Exercise aim: The answer must be every entry below, word for word, with the pictures left out.

Records provided:
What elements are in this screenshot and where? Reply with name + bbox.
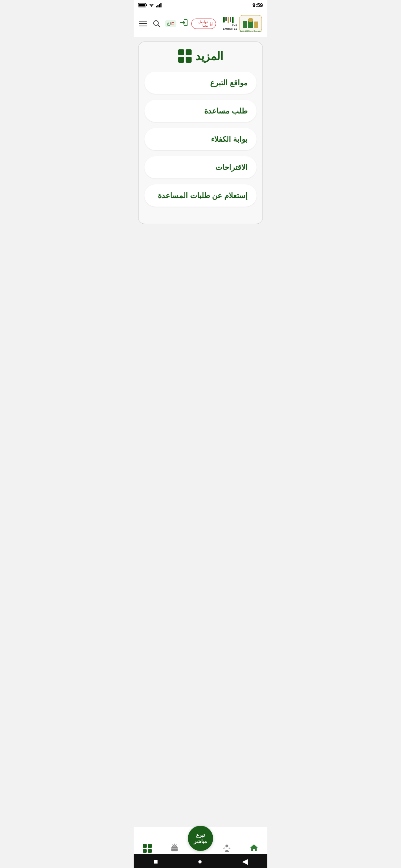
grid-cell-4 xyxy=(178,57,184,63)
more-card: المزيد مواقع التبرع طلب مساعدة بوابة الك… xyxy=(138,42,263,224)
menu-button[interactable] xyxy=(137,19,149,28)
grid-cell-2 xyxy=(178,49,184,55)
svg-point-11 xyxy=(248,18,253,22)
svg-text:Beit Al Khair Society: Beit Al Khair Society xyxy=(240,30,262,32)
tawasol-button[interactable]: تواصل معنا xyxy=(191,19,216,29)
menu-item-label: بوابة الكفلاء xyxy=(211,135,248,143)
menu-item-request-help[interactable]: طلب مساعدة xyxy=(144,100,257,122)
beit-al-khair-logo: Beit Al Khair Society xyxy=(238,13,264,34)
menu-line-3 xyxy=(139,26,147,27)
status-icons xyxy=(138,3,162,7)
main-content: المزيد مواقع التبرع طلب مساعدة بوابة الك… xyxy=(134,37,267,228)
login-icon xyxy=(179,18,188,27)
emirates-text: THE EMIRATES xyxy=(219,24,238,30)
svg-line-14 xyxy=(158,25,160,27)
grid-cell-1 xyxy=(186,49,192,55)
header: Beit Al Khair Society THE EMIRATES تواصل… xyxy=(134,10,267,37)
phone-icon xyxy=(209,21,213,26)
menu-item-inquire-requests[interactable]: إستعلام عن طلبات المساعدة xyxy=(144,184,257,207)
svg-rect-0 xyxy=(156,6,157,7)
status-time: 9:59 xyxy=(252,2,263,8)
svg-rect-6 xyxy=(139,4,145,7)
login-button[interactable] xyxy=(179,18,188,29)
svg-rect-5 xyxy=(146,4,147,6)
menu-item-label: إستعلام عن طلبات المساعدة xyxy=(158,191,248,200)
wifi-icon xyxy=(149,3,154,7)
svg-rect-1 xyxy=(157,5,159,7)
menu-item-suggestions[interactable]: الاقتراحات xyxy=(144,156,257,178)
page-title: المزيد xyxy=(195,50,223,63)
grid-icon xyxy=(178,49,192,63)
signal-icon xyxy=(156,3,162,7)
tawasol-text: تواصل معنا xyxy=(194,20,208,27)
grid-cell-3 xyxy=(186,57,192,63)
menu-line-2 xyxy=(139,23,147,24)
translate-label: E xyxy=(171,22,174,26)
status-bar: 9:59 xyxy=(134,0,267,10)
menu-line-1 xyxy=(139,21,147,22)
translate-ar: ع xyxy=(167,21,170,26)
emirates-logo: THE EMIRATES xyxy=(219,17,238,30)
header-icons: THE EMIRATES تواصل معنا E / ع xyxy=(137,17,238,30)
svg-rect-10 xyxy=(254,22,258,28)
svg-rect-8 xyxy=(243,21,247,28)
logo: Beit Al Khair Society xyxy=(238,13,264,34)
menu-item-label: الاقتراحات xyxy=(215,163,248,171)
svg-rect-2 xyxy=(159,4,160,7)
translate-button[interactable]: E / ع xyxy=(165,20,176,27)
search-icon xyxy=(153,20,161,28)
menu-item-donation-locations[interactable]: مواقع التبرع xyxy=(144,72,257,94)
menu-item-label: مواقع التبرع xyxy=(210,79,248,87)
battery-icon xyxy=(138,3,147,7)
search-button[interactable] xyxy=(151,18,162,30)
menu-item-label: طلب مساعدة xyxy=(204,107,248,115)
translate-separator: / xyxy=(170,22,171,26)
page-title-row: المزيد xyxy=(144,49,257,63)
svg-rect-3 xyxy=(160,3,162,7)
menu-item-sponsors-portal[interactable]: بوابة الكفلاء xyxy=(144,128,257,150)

Response for this exercise:
What elements are in this screenshot and where? Reply with name + bbox.
grid-cell-4 xyxy=(178,57,184,63)
more-card: المزيد مواقع التبرع طلب مساعدة بوابة الك… xyxy=(138,42,263,224)
menu-button[interactable] xyxy=(137,19,149,28)
grid-cell-2 xyxy=(178,49,184,55)
svg-point-11 xyxy=(248,18,253,22)
svg-text:Beit Al Khair Society: Beit Al Khair Society xyxy=(240,30,262,32)
tawasol-button[interactable]: تواصل معنا xyxy=(191,19,216,29)
menu-item-label: بوابة الكفلاء xyxy=(211,135,248,143)
menu-item-request-help[interactable]: طلب مساعدة xyxy=(144,100,257,122)
beit-al-khair-logo: Beit Al Khair Society xyxy=(238,13,264,34)
menu-line-3 xyxy=(139,26,147,27)
status-icons xyxy=(138,3,162,7)
main-content: المزيد مواقع التبرع طلب مساعدة بوابة الك… xyxy=(134,37,267,228)
login-icon xyxy=(179,18,188,27)
emirates-text: THE EMIRATES xyxy=(219,24,238,30)
svg-line-14 xyxy=(158,25,160,27)
grid-cell-1 xyxy=(186,49,192,55)
header: Beit Al Khair Society THE EMIRATES تواصل… xyxy=(134,10,267,37)
phone-icon xyxy=(209,21,213,26)
menu-item-inquire-requests[interactable]: إستعلام عن طلبات المساعدة xyxy=(144,184,257,207)
svg-rect-0 xyxy=(156,6,157,7)
status-time: 9:59 xyxy=(252,2,263,8)
svg-rect-6 xyxy=(139,4,145,7)
login-button[interactable] xyxy=(179,18,188,29)
svg-rect-5 xyxy=(146,4,147,6)
menu-item-label: إستعلام عن طلبات المساعدة xyxy=(158,191,248,200)
wifi-icon xyxy=(149,3,154,7)
svg-rect-1 xyxy=(157,5,159,7)
menu-item-suggestions[interactable]: الاقتراحات xyxy=(144,156,257,178)
page-title: المزيد xyxy=(195,50,223,63)
grid-icon xyxy=(178,49,192,63)
signal-icon xyxy=(156,3,162,7)
tawasol-text: تواصل معنا xyxy=(194,20,208,27)
grid-cell-3 xyxy=(186,57,192,63)
menu-line-2 xyxy=(139,23,147,24)
translate-label: E xyxy=(171,22,174,26)
status-bar: 9:59 xyxy=(134,0,267,10)
menu-line-1 xyxy=(139,21,147,22)
translate-ar: ع xyxy=(167,21,170,26)
emirates-logo: THE EMIRATES xyxy=(219,17,238,30)
header-icons: THE EMIRATES تواصل معنا E / ع xyxy=(137,17,238,30)
svg-rect-10 xyxy=(254,22,258,28)
svg-rect-8 xyxy=(243,21,247,28)
logo: Beit Al Khair Society xyxy=(238,13,264,34)
menu-item-label: الاقتراحات xyxy=(215,163,248,171)
svg-rect-2 xyxy=(159,4,160,7)
translate-button[interactable]: E / ع xyxy=(165,20,176,27)
search-icon xyxy=(153,20,161,28)
menu-item-donation-locations[interactable]: مواقع التبرع xyxy=(144,72,257,94)
menu-item-label: مواقع التبرع xyxy=(210,79,248,87)
battery-icon xyxy=(138,3,147,7)
search-button[interactable] xyxy=(151,18,162,30)
menu-item-label: طلب مساعدة xyxy=(204,107,248,115)
translate-separator: / xyxy=(170,22,171,26)
page-title-row: المزيد xyxy=(144,49,257,63)
svg-rect-3 xyxy=(160,3,162,7)
menu-item-sponsors-portal[interactable]: بوابة الكفلاء xyxy=(144,128,257,150)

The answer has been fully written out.